WHAT TO WORK ON
Pull every line with "งเสร" from the entries below.

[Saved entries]
****

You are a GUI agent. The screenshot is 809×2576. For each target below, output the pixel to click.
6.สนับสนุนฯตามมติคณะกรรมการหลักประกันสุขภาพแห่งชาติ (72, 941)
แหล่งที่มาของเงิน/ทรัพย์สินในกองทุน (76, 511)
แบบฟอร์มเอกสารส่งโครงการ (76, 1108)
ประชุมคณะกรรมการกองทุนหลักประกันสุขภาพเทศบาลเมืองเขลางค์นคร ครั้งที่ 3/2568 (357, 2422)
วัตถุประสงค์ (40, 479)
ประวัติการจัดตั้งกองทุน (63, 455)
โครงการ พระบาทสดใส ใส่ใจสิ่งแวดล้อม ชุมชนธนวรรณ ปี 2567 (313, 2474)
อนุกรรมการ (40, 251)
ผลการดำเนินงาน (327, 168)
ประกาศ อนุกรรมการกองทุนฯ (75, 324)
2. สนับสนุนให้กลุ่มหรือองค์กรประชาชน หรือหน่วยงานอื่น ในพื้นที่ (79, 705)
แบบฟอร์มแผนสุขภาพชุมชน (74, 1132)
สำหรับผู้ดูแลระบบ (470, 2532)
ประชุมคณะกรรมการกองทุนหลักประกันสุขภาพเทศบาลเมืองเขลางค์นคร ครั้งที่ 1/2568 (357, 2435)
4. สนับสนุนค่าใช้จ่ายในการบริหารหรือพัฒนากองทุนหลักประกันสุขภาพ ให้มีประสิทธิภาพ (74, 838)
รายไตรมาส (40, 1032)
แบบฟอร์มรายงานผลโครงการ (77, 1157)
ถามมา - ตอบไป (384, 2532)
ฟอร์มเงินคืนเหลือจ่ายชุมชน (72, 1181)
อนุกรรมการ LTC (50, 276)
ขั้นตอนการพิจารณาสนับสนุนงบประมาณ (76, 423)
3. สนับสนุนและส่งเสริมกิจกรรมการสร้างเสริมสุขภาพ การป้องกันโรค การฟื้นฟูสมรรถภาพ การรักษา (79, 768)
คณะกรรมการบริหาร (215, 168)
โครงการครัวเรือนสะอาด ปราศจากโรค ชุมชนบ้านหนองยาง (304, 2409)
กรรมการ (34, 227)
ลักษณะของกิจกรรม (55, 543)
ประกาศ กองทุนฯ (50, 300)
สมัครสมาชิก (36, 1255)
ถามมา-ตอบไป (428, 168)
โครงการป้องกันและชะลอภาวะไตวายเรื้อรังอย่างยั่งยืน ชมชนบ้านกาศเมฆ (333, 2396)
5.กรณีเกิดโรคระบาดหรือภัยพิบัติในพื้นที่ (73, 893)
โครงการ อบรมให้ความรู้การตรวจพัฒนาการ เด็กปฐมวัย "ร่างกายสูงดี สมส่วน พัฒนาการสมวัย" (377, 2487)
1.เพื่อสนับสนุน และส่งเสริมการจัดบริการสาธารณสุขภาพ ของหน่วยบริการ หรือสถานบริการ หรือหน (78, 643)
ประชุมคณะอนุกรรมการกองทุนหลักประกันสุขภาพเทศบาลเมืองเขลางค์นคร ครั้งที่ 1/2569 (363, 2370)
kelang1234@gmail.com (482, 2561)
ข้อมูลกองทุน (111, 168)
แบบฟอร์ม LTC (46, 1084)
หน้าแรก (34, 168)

****

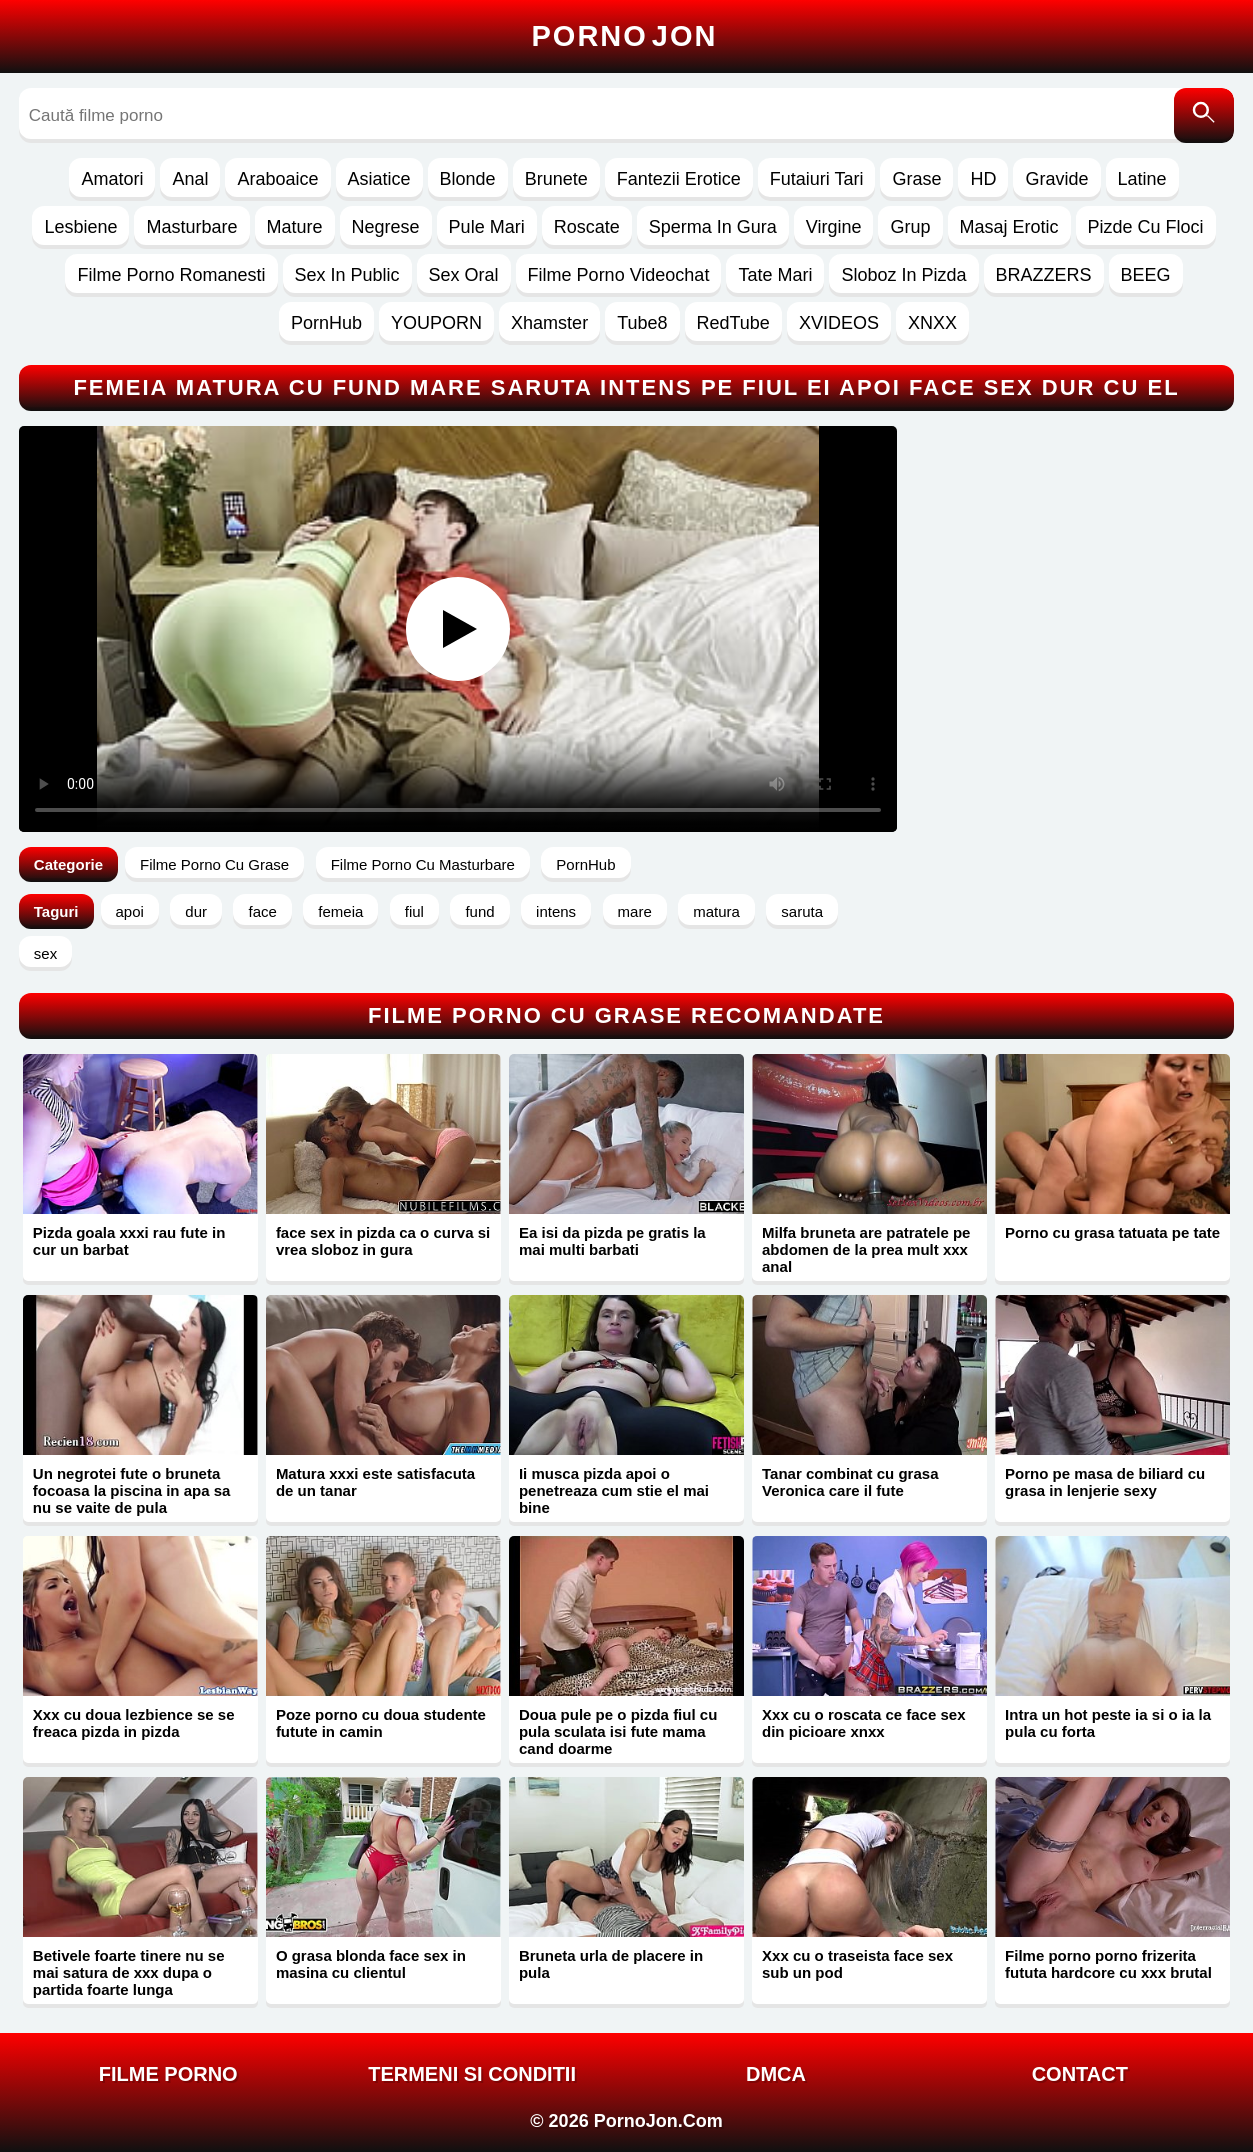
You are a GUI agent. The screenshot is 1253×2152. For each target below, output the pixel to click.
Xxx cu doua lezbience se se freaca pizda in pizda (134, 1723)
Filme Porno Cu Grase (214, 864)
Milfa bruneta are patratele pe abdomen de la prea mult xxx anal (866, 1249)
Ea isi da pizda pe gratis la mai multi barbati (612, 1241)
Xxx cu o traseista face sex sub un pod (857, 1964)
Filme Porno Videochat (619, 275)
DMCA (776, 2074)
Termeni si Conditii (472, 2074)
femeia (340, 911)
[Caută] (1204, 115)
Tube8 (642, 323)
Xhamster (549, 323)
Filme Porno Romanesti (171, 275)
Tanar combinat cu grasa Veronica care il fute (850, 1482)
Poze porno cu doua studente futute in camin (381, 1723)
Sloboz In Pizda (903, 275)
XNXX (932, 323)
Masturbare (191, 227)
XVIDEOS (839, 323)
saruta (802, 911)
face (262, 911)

****

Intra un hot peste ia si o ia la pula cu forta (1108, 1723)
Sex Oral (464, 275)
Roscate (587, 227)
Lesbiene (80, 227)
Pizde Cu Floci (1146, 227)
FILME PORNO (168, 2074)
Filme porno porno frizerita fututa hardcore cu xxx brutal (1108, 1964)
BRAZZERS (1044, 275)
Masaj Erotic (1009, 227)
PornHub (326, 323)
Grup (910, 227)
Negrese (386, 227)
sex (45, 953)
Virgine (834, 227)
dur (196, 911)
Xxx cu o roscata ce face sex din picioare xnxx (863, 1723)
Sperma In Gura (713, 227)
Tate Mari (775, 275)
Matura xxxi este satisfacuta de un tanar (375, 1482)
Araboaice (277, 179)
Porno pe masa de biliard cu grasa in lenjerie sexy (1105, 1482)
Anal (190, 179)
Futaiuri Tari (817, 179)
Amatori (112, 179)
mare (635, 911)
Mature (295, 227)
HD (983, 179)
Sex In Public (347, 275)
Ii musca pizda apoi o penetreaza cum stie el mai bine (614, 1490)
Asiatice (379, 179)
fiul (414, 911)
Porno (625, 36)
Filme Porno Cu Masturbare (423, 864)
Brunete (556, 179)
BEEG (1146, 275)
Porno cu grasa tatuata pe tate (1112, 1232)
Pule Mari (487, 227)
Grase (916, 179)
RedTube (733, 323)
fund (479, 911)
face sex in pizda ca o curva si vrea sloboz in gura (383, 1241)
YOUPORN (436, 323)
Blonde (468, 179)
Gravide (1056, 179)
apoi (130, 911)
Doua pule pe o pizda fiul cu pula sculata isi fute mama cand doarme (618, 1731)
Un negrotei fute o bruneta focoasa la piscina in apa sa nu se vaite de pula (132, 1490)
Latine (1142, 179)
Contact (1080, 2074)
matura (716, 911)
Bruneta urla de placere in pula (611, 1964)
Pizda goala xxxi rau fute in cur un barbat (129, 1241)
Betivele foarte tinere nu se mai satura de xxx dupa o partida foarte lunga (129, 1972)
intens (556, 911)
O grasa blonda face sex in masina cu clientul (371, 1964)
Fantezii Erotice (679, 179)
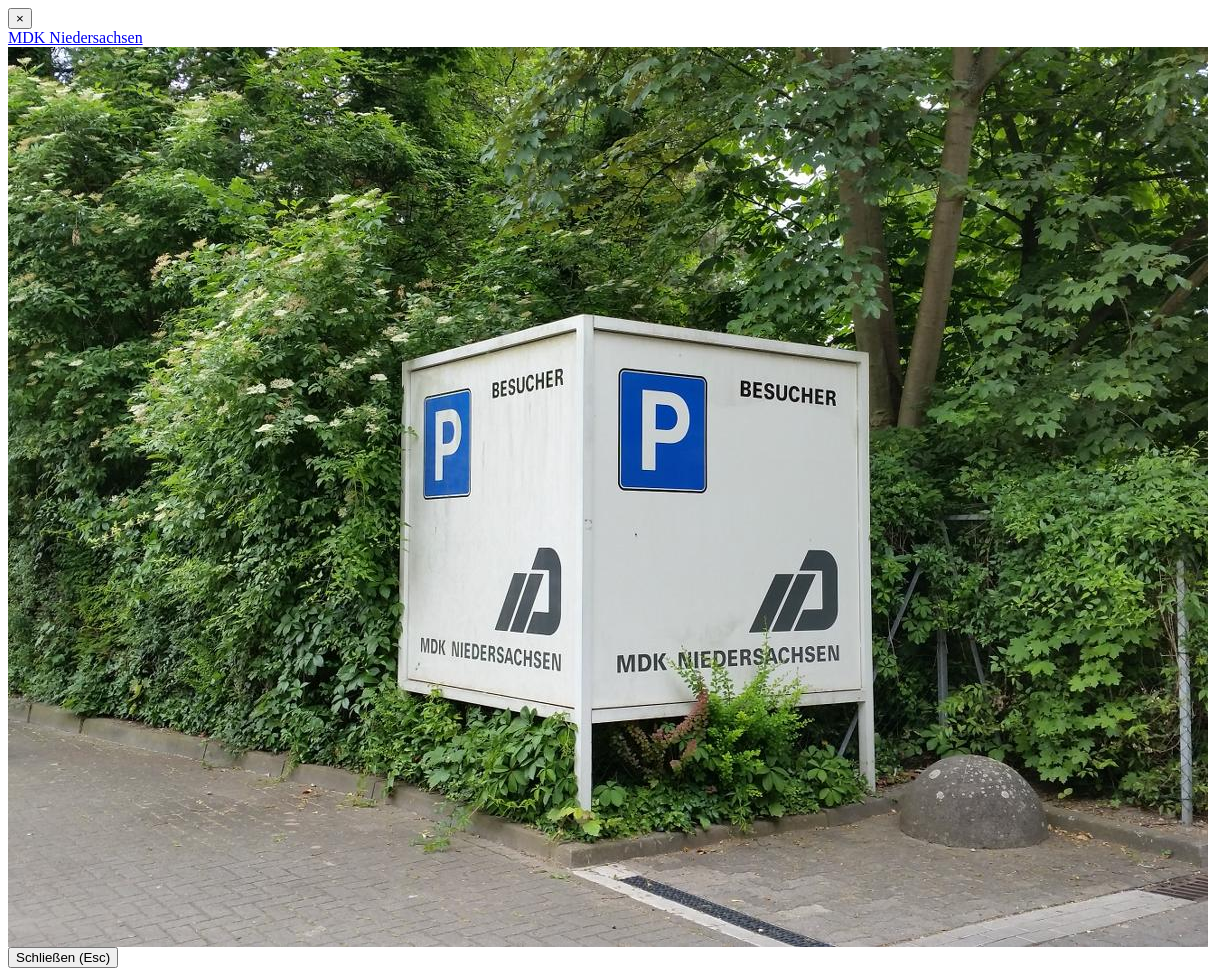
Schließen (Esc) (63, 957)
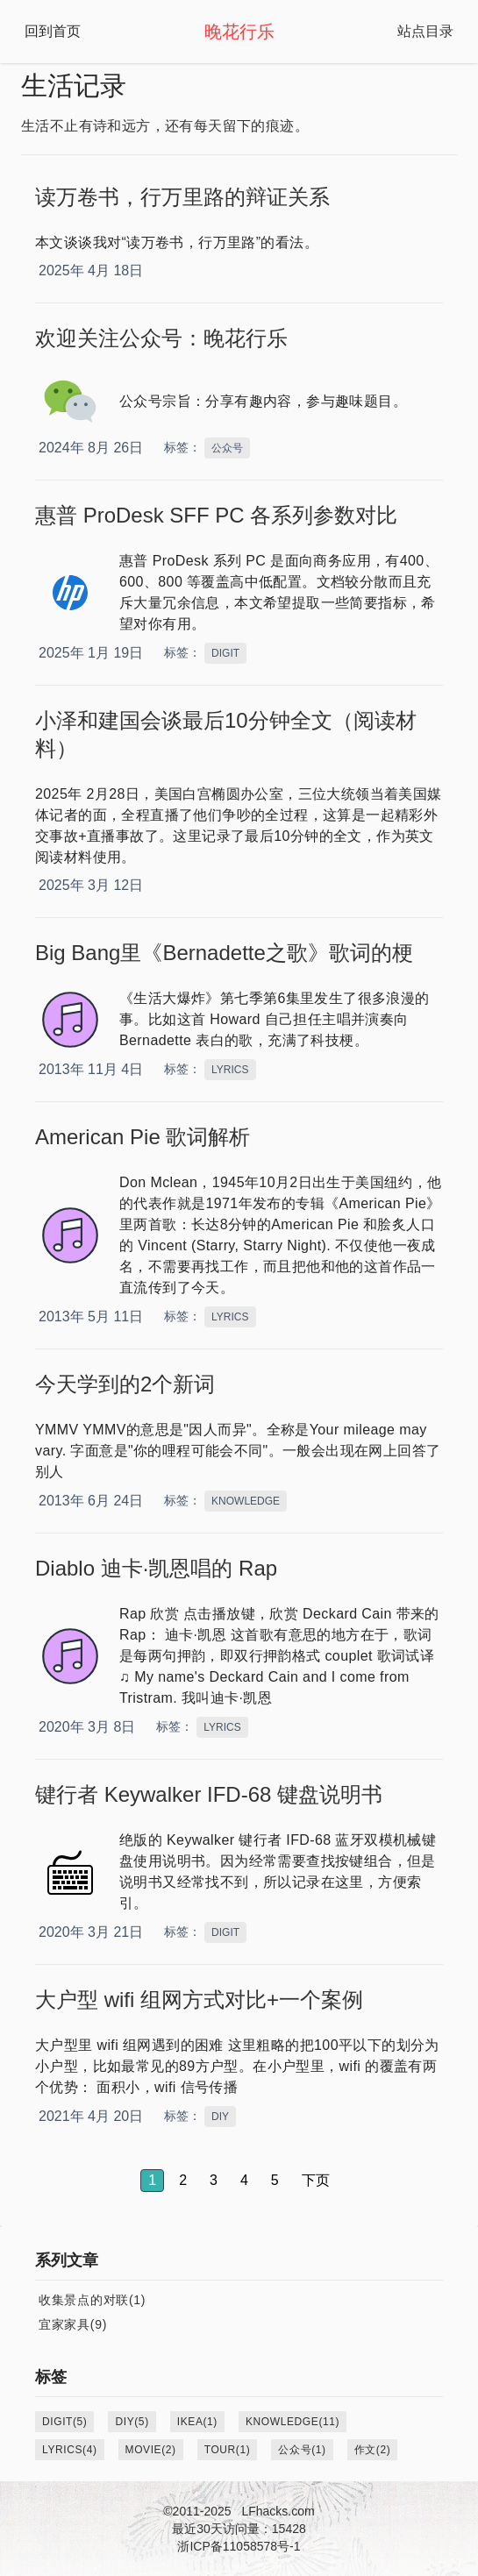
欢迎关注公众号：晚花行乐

****

SOLUTION
3. สนับสนุนและส่งเสริมกิจกรรมการสร้างเสริมสุขภาพ การป้องกันโรค การฟื้นฟูสมรรถภาพ การรักษา (79, 768)
1.เพื่อสนับสนุน และส่งเสริมการจัดบริการสาธารณสุขภาพ ของหน่วยบริการ หรือสถานบริการ หรือหน (78, 643)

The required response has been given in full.